For any lists a,b,c, (append a (append b c)) = (append (append a b) c).

First, must decide what to do induction on: a, b, or c?

Induction on a: let P(a) = "For all lists b,c, (append a (append b c)) = (append (append a b) c).

Known as generalizing, strengthening, or loading the inductive hypothesis.

Induction Overview

Why all these different forms of induction?

To ponder: Is weak induction on numbers enough?

Induction can be used on any data defined recursively (or inductively), i.e., anything tree-like.

Note: Other forms of induction, e.g., co-induction and transfinite induction, allow you to do different kinds of things. They are more advanced, but still sometimes useful in CS — consider streams (e.g., I/O) and infinite trees.

Structuring proofs correctly

What's wrong with the following?

Let our domain be 2-3 trees. Have some P(t), but for this example, don't care what it is.

• Base case: P(empty) holds because …
• Inductive case: Inductively assume P(t₁), P(t₂), and P(t₃), for arbitrary 2-3 trees t₁, t₂, t₃. Also assume k₁ < k₂, for arbitrary key values k₁, k₂. Then P((make-3-node t1 k1 t2 k2 t3)) holds because …

Biggest problem: Never reasons about 2-nodes. Structuring this way obscures the fact that the case split is incomplete.

• Base case: P(empty) holds because …
• Inductive case: Inductively assume P(t₁), P(t₂), and P(t₃), for arbitrary 2-3 trees t₁, t₂, t₃. Also assume k₁ < k₂, for arbitrary key values k₁, k₂. Then P((make-3-node t1 k1 t2 k2 t3)) holds because … And P((make-2-node t1 k1 t2)) holds because …
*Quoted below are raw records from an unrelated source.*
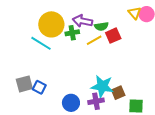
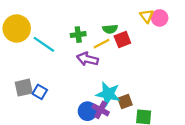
purple arrow: (82, 21) -> (88, 59), moved
yellow circle: (51, 24) -> (17, 29), moved
purple cross: (96, 101) -> (101, 110), turned 35
blue circle: (71, 103) -> (88, 111), moved

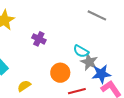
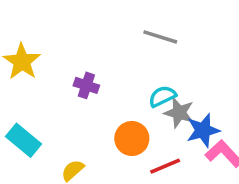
gray line: (97, 15) -> (160, 37), moved
cyan semicircle: (81, 51) -> (162, 96), turned 133

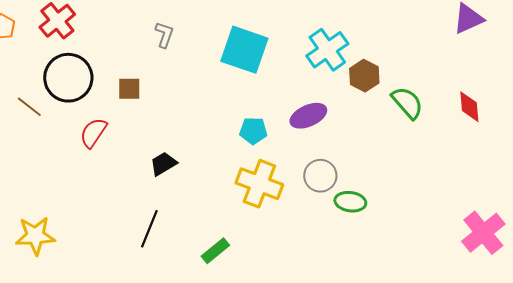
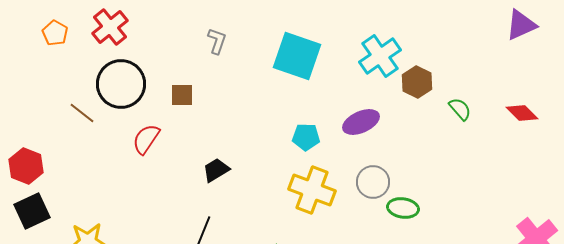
green semicircle: (407, 103) -> (460, 109), size x0.7
red diamond: (469, 107) -> (522, 113), turned -40

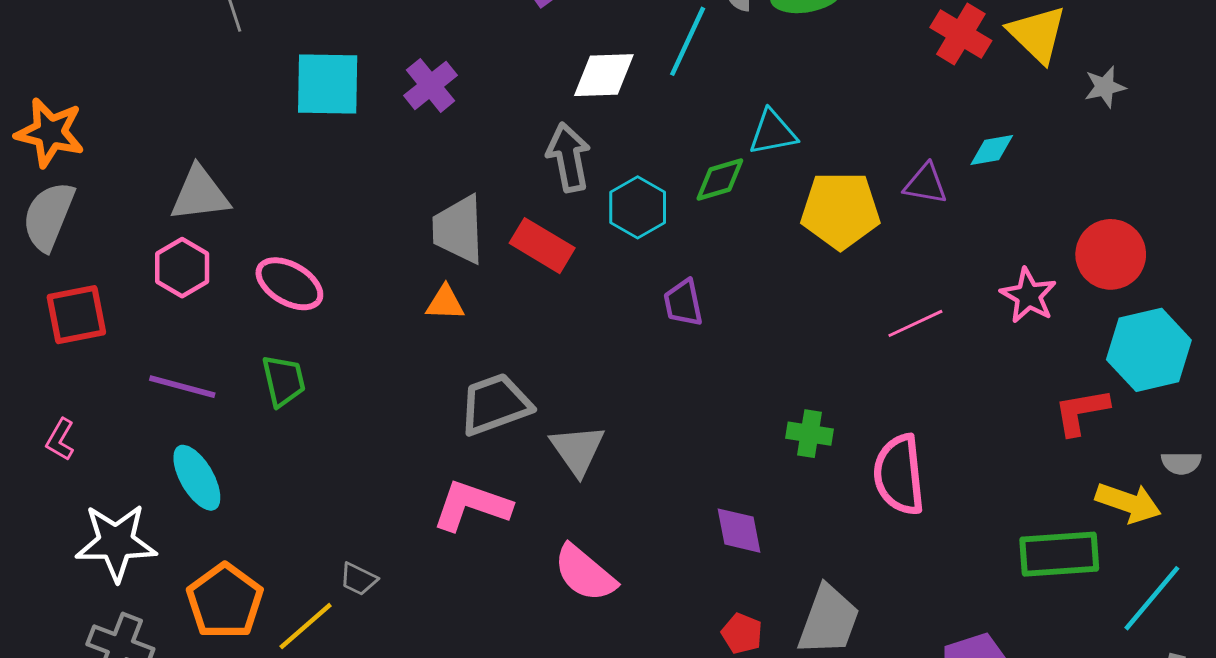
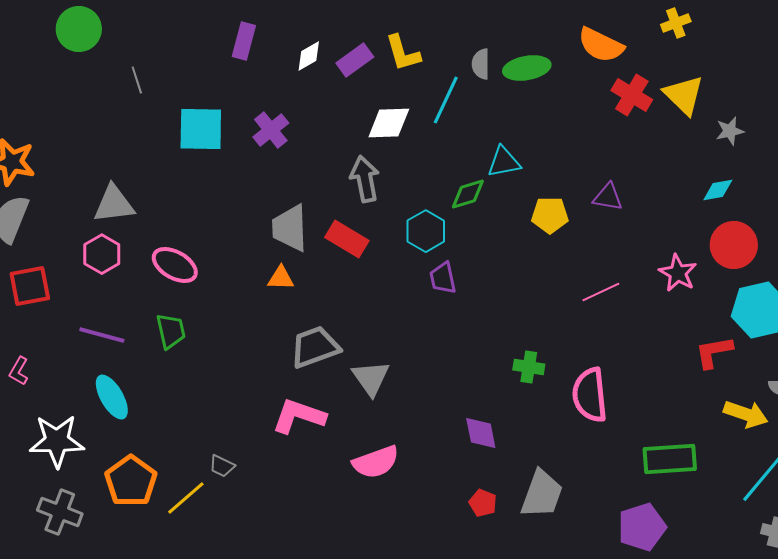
cyan diamond: (992, 150) -> (718, 190), moved
cyan hexagon: (638, 207) -> (426, 231), moved
yellow pentagon: (840, 210) -> (550, 215), size x0.7
green rectangle: (1059, 554) -> (670, 459), moved
pink semicircle: (585, 573) -> (376, 462), turned -60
Fixes the previous problem, although we still can't just look at the beginning of each case to verify this.

Other problems: It doesn't state much of what we should know about the ordering relationships among the keys and trees. But, it does overstate one ordering relationship — for 2-nodes, it doesn't allow k₁ to be the maximal key.

All of these problems are more easily seen with a better structure.

• Base case (t=empty): P(t) holds because …
• Inductive case (t not empty):
  • Case t=(make-2-node t1 k1 t2): We know the following about the fields: … By the inductive hypothesis, we can assume P(t₁) and P(t₂). Thus we know P(t) because …
  • Case t=(make-3-node t1 k1 t2 k2 t3): We know the following about the fields: … By the inductive hypothesis, we can assume P(t₁), P(t₂), and P(t₃). Thus we know P(t) because …

Or, rather than having two subcases of the inductive case (as most textbooks suggest), have two inductive cases (following the data definition, as in COMP 210/212.)